In recent years, allegations of workplace harassment, discrimination and toxic management have rocked countless video game companies, and now massive Call of Duty and World of Warcraft publisher Activision Blizzard is being sued by California for allegedly widespread sexual harassment and discrimination against based on gender. Note, Activision Blizzard is not just being sued in California – it is being sued by the California Department of Fair Employment and Housing (DFEH) after a two-year in-depth investigation. As far as I know, this is the highest investigation of this type for a video game company we’ve ever seen.
According to the lawsuit of the DFEH (warning for those sensitive to topics like sexual harassment and suicide – the lawsuit and article below have some graphic details), Activision Blizzard has promoted a “frat boy” culture in which female employees are discriminated against when it comes to “compensation, allocation , Promotion, [and] termination’ and ‘continuous sexual harassment’.

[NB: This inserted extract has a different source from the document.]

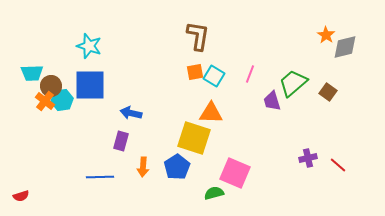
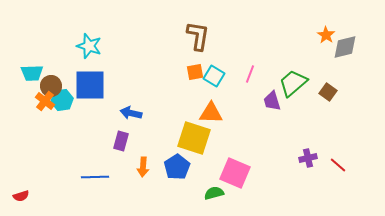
blue line: moved 5 px left
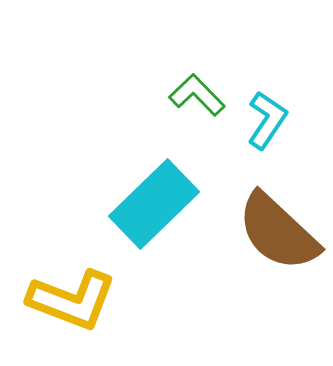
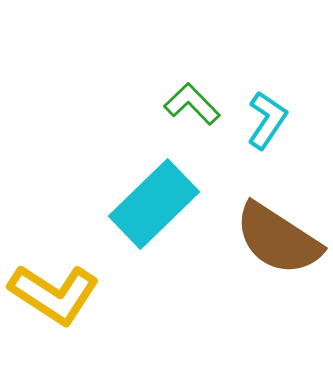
green L-shape: moved 5 px left, 9 px down
brown semicircle: moved 7 px down; rotated 10 degrees counterclockwise
yellow L-shape: moved 18 px left, 6 px up; rotated 12 degrees clockwise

Women make up only about 20 percent of Activision Blizzard’s workforce, earn less than male counterparts in similar positions, and are rarely promoted to top positions in the company. The DFEH cites a number of specific instances of discrimination, including a woman being told that her potential promotion would pose a risk because she could become pregnant.
Various forms of sexual harassment are said to be ubiquitous, with the “frat boy” culture apparently being quite literal, as the DFEH’s lawsuit alleges that male employees would come to work with a hangover, play video games, and speak rudely about women. chatting on the dime of the company. This behavior reportedly includes “cube crawls,” in which “male employees drink large amounts of alcohol as they work their way through various cubicles in the office and often engage in inappropriate behavior toward female employees.” Most shockingly, the suit alleges that a female employee died by suicide while on a business trip, during which she was harassed by a supervisor. This allegedly followed an incident in which male employees circulated nude photos of the woman during a company party.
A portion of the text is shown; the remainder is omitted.